Faced with a push to LOM, as speaking-being, faced with this “universalizing masculinization”, would this reactionary movement concerning the rights of women, would it maintain that, when the father fades and the family mutates, the moment has come for the mother to take up the baton, that is to say, to take power? Lacan anticipated this in the seminar Les non-dupes errent.[1]

When Truth Has Structure of Fiction

Let’s take a detour via a world-famous TV series, The Handmaid’s Tale, an adaptation of Margaret Atwood’s bestselling speculative story.

There are women who are sterile and women who are fertile. In this story, an interpretation of the reactionary turn taken by modernity, the order of this religious state puts this “fact” (an extension of female sterility representing a threat to the species) at the service of its master-slave principle of social organization. Women are excluded, be they masters or slaves, from all public speech and from all transmission of knowledge. This return to the past puts the technical resources of modernity at the service of the masters and allies itself with ecological concerns. Wives must dedicate themselves only to their husbands and masters, to children and the home. The traditional difference between men and women seems to be in full swing. Those that can reproduce the species are put at the service of the master couples. They are reduced to the reproduction function and excluded from motherhood which is the province of the wives of the masters. The mother-being is thus linked to the wife-being and separated from the question of fertility. There are therefore the mother-wives and the fertile handmaids, in other words the surrogates. The system, however, has been conceived and realized by those who dominate, by women as much as by men. They have therefore worked to put in place a system which positions, as one of its cornerstones, the manufacture by culture of a man-woman difference which is attributed to nature, materialized by “having or raising a child”. They are all Kay Ivey and evoke those women who are now voting to confine women to the home of which they are the guarantors. The cause of the powerful mothers is opposed to that of the reproducers, who are deprived of all human rights, deprived of their children, that is, deprived of their object a and reduced to sexual slavery. Obviously the feminine is back: sexual desire and love for the reproductive handmaids. As regards to the mistresses, the arrival of the coveted object child provokes an upheaval that soon brings back the cause of women and the quest for abandoned political power.

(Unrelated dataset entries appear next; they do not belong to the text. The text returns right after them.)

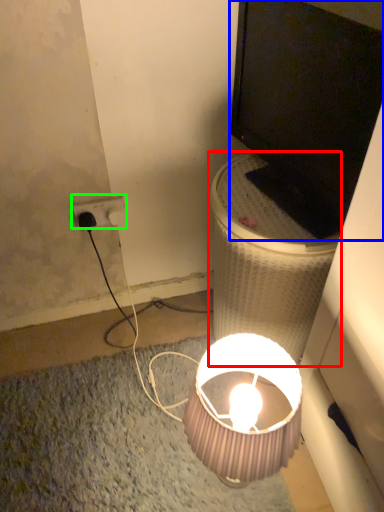 Question: Which object is positioned farthest from table (highlighted by a red box)? Select from television (highlighted by a blue box) and power outlet (highlighted by a green box).

Choices:
 (A) television
 (B) power outlet

Answer: (B) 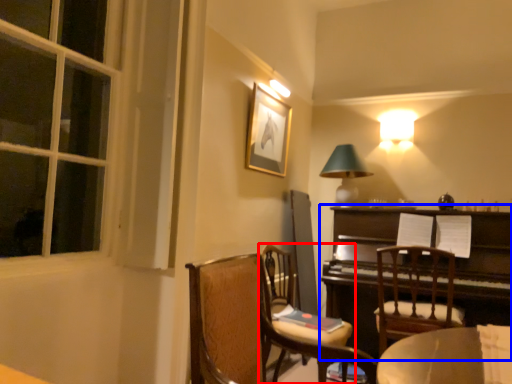 Question: Which point is closer to the camera, chair (highlighted by a red box) or piano (highlighted by a blue box)?

Choices:
 (A) chair
 (B) piano

Answer: (A)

If the heroine chooses to be the mother of a child, it is for a man that she desires. She refuses to be a surrogate, raped every month in an act described as a “ceremony”. She is thus not all mother, but also a desiring woman, a lover, and a politician. As for the mistress, the desire for a child and the child’s arrival leads her to take up the public podium, to want for her daughter a destiny as a woman other than the one she had chosen for herself, at the cost of parting.

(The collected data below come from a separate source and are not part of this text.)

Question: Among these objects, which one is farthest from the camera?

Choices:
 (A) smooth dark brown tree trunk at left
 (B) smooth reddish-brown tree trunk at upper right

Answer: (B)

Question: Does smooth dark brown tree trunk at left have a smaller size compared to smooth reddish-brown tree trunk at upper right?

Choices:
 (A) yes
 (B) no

Putting the mother in the place of the father (when the family fails and turns out to be nothing other than a herd of slaves[2] led by dictators) is paid for by the sacrifice of the feminine. This TV series shows that in order to be sacrificed to the maternal, the feminine persists as a real that it is impossible to saturate. The feminine, not without Feminism certainly, but different, supplementary, seizes all the contingencies that offer themselves. It lodges, or even takes refuge, in the practice of silence, concealment, resistance, clandestinity, calculation, strategy, impulse, risk, even murder or death. The feminine is not the push to LOM, masculinization by gender, but a hidden part that always surprises the speaking bodies, like a wandering of the real, a gravitational wave resulting from the impossible fusion of Life and language.

 

 

Translated by Janet Haney


[1] Lacan, J., Seminar XXI, Les non-dupes errent, lesson of 19 March 1974 (unpublished).

[2] Lacan, J., Seminar XIX, … or Worse, Cambridge, Polity, 2018, p. 185.